[REQUIREMENT] Scan the lines below and report each one containing "will" by copying it.

[INFORMATION]
"""

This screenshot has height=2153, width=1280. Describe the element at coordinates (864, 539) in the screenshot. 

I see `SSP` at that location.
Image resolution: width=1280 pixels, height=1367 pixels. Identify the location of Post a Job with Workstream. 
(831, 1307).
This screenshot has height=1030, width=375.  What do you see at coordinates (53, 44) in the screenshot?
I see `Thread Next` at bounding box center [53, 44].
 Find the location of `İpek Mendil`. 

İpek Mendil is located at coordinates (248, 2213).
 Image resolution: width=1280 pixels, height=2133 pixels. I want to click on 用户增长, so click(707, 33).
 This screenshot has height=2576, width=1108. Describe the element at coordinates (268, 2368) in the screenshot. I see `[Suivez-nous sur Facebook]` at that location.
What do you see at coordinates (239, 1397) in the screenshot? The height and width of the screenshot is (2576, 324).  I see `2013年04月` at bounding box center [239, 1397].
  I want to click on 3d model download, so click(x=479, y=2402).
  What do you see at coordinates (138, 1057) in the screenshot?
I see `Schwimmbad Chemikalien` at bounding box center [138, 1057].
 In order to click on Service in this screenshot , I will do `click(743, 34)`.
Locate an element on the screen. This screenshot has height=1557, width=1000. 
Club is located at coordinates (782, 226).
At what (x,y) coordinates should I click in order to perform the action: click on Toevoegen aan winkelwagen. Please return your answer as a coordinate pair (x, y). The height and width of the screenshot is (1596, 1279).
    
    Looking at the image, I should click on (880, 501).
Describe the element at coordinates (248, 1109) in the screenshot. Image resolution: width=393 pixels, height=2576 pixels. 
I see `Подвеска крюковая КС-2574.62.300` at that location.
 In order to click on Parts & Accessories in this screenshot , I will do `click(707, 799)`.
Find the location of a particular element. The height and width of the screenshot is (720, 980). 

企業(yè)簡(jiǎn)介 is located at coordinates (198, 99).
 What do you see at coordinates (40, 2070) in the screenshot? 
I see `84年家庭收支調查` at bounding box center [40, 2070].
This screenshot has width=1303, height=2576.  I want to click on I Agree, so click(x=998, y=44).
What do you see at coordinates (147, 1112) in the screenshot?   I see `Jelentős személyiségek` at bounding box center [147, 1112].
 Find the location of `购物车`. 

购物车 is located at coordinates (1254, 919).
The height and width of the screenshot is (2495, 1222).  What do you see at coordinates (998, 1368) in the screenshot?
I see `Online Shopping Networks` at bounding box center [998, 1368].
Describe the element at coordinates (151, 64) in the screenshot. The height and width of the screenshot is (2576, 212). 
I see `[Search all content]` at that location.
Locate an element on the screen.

"""

[OUTPUT OF THE EXERCISE]
 In order to click on Service in this screenshot , I will do `click(743, 34)`.
 In order to click on Parts & Accessories in this screenshot , I will do `click(707, 799)`.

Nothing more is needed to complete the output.